Sergio Leone’s sprawling Spaghetti Western follows three gunslingers looking for 200-thousand dollars in stolen gold buried in a remote cemetery. Clint Eastwood stars as “The Good”, otherwise known as The Man With No Name, and the one with a sense of honor; Lee Van Cleef’s “The Bad” is a ruthless killer looking out for himself; and Eli Wallach is Tuco “The Ugly”, representing humanity’s unpleasant side as he’s driven by impulse and rage, stealing and lying to get his way. Masterful storytelling and pacing make the film’s epic length fly by, with an iconic score by Ennio Morricone that adds to every scene, creating a mood that draws the viewer in and never lets go.

#4: “Nuovo Cinema Paradiso” (1988)

A love letter to movies, Giuseppe Tornatore’s “Nuovo Cinema Paradiso” follows the life of filmmaker Salvatore “Toto” Di Vita. In the first part of the drama, we see young Toto fall in love with movies as he forms a bond with Alfredo, the local theater’s projectionist. In later parts, we witness the tragic love story blossoming between Toto and Elena. Simple and straightforward, with amazing visuals and a terrific musical score, this cinematic masterpiece will have you laughing and crying as memories of the past and pure emotion take over.

#3: “Life Is Beautiful” (1997)

Winner of three Oscars including Best Foreign Language Film, “Life Is Beautiful” isn’t your typical WWII film. A blend of simple comedy and drama breathes emotion and life into every scene as the carefree Jewish bookkeeper Guido, played masterfully by Roberto Benigni, finds love and a family before German forces occupy Italy and send him, his wife and his son to a concentration camp. To survive the camp and to hide the horrors of war from his son, Guido presents their situation as a game. It’s a simple but touching tale about the human spirit, where a man does everything in his power to protect his family.

#2: “8 ½” (1963)

From the opening dream sequence in which a man is trapped in his car, viewers know they’re about to go on an exhilarating ride into the mind of Fellini with this comedy-drama. The man in question is Guido Anselmi, a film director preparing to shoot a new, big budget film. This large task, along with the expectations of his crew and the difficulties of marriage, take a toll on him, and he resorts to dreams and fantasies as a way to cope. Shot in black and white, with beautiful images and a mesmerizing score, “8 ½” serves as a journey into the consciousness of a man who’s trying to make sense of his life.
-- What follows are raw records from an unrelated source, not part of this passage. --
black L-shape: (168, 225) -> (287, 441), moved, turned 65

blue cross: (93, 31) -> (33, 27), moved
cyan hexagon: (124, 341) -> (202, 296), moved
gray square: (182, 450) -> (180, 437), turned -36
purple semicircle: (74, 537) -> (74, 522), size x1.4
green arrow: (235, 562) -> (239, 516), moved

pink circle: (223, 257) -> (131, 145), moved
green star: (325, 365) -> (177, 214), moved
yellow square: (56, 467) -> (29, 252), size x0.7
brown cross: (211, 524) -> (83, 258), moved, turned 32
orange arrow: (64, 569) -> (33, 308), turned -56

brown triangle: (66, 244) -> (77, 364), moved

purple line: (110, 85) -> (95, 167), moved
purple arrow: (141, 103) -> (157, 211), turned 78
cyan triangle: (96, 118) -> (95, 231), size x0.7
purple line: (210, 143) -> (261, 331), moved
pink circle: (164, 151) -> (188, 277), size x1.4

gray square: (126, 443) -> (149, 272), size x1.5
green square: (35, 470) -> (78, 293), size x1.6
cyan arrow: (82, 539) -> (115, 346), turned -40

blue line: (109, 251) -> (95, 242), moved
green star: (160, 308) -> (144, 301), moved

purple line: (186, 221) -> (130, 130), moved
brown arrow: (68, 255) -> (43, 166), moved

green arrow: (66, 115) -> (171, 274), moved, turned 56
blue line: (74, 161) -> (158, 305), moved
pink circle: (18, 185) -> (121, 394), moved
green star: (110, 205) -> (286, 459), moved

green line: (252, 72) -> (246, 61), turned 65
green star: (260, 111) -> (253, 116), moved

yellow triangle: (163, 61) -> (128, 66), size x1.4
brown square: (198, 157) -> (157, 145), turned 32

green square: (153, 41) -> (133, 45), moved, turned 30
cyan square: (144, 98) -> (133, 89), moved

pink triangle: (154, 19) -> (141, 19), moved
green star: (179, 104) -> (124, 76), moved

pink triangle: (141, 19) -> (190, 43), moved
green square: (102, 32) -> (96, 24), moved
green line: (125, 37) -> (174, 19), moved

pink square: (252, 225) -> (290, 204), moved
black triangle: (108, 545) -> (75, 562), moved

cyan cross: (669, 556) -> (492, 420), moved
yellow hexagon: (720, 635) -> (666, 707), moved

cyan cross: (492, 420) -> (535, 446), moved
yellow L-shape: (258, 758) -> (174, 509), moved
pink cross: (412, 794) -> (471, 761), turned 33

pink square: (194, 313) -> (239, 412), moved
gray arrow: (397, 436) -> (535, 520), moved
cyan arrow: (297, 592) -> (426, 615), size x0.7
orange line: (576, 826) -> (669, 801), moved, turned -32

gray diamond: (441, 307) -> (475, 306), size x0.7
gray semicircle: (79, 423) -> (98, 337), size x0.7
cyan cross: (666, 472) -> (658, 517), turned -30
Before we reveal our number one pick, here are a few honorable mentions:
- “Suspiria” (1977)
- “Nights of Cabiria” (1957)
- “The Best of Youth” (2003)
- “The Great Beauty” (2013)

#1: “Bicycle Thieves” (1948)

From a powerful social commentary to the relationship between a father and son, Vittorio De Sica’s “Bicycle Thieves” succeeds on many levels. After the bicycle that’s vital to his job is stolen, a man and his son undertake a grueling search throughout Rome. Though the film is filled with a myriad of brilliant scenes, none is as poignant as the neorealist drama’s restaurant sequence, in which the two dine excitedly, with the father sharing a resonating quote. For over six decades, this film has stood the test of time, showering the viewer with a rainbow of emotions. Something as simple as a bike can mean the world to someone and thanks to this film, it does to us.